Political campaigners know that catchy slogans are at least as much about sound than they are about sense — maybe more. A few famous ones are:

A Chicken in Every Pot. A car in every garage. — 1928 Republican presidential campaign slogan of Herbert Hoover.
All the way with LBJ —1964 U.S. presidential campaign slogan of Lyndon Johnson.
Drill, baby, Drill!
– 2008 US presidential campaign slogan of John McCain, used by his Vice Presidential candidate Sarah Palin. This phrase was often chanted as a call for America to consume domestic oil reserves. The phrase was originally coined by Michael Steele at the 2008 Republican National Convention.
I like Ike
– 1952 U.S presidential campaign slogan of Dwight D. Eisenhower.
Yes We Can
– Barack Obama, 2008.
Read my lips: no new taxes – George H. W. Bush during the 1988 U.S. presidential election.

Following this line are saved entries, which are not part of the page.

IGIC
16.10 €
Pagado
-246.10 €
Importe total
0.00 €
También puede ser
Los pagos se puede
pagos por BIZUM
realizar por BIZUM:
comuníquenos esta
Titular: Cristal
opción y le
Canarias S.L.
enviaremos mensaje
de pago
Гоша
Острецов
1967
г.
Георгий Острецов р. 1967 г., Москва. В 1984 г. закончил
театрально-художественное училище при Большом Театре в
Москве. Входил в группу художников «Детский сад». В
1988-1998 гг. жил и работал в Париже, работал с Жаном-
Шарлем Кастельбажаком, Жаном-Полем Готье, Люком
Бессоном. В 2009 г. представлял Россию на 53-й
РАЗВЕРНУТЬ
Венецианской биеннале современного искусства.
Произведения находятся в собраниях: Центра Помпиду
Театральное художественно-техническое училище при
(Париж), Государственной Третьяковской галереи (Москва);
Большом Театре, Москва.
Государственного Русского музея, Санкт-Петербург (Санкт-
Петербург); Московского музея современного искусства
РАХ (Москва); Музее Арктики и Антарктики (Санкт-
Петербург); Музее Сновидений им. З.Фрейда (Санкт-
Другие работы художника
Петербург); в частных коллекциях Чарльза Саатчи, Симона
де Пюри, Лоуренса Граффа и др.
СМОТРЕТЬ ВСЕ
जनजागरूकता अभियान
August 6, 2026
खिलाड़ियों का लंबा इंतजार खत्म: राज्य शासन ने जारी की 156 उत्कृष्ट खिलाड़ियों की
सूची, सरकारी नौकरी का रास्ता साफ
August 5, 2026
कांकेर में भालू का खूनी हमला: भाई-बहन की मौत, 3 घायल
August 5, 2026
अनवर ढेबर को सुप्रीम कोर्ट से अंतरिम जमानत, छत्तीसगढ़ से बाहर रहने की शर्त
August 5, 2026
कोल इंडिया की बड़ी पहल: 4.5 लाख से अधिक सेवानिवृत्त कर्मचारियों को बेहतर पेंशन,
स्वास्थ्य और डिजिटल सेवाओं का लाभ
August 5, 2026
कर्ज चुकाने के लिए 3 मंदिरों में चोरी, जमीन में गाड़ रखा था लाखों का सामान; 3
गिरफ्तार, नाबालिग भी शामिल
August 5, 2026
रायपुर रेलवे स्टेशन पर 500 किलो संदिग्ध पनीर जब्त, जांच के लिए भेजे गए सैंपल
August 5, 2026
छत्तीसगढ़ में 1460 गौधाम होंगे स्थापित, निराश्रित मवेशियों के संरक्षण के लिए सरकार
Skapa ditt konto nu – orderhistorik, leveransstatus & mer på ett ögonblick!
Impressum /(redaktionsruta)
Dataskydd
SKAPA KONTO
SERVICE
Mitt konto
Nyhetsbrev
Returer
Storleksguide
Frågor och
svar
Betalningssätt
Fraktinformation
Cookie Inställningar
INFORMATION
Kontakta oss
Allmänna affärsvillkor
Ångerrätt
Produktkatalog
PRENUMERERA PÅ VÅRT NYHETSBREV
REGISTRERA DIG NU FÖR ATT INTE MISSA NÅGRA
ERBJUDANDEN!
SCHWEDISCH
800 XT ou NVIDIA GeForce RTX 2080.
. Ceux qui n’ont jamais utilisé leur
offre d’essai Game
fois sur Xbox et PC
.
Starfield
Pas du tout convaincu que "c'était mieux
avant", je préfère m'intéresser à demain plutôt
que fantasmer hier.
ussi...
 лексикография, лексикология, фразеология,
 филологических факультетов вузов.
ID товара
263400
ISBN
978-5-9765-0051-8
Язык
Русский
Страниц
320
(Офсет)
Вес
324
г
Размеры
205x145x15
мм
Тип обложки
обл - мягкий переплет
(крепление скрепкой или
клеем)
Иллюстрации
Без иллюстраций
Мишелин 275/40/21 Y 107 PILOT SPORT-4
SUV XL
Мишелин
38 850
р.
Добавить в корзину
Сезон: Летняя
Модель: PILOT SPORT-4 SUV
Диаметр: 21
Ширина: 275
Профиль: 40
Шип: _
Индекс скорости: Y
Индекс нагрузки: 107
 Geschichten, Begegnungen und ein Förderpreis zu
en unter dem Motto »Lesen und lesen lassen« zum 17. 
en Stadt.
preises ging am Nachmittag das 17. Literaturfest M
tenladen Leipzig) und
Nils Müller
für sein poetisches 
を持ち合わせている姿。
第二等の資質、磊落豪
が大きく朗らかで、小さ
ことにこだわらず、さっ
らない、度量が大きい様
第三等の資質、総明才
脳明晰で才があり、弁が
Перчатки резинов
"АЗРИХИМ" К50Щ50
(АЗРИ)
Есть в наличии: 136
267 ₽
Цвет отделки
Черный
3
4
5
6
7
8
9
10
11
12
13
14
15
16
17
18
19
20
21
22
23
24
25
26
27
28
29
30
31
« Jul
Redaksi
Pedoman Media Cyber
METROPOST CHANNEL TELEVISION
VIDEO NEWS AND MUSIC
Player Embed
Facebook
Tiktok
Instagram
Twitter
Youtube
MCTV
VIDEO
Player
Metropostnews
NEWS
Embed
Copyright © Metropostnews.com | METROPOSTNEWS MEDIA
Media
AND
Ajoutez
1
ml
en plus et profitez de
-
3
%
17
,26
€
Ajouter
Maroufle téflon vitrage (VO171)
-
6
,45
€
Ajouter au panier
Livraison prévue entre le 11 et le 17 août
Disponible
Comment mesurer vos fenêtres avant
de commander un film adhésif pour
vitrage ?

George Orwell published his novel 1984 in 1948. The Party, the ruling entity in the world the novel creates, knows that language controls thought, so when they want to make an idea disappear, they simply make the words disappear. And they have a marvelous slogan to justify a never-ending, fabricated war with a different geopolitical entity: “War is Peace.” Aha! A Slogan with a paradox. What could be better? I won’t go into Orwell’s point here at length. He’s making more than one. The main idea, though, is that The Party knows it’s possible to hold two contradictory beliefs at the same time – and believe both. People are that easily manipulated. Put that in a slogan with three one-syllable words, and you’ve got mind control magic.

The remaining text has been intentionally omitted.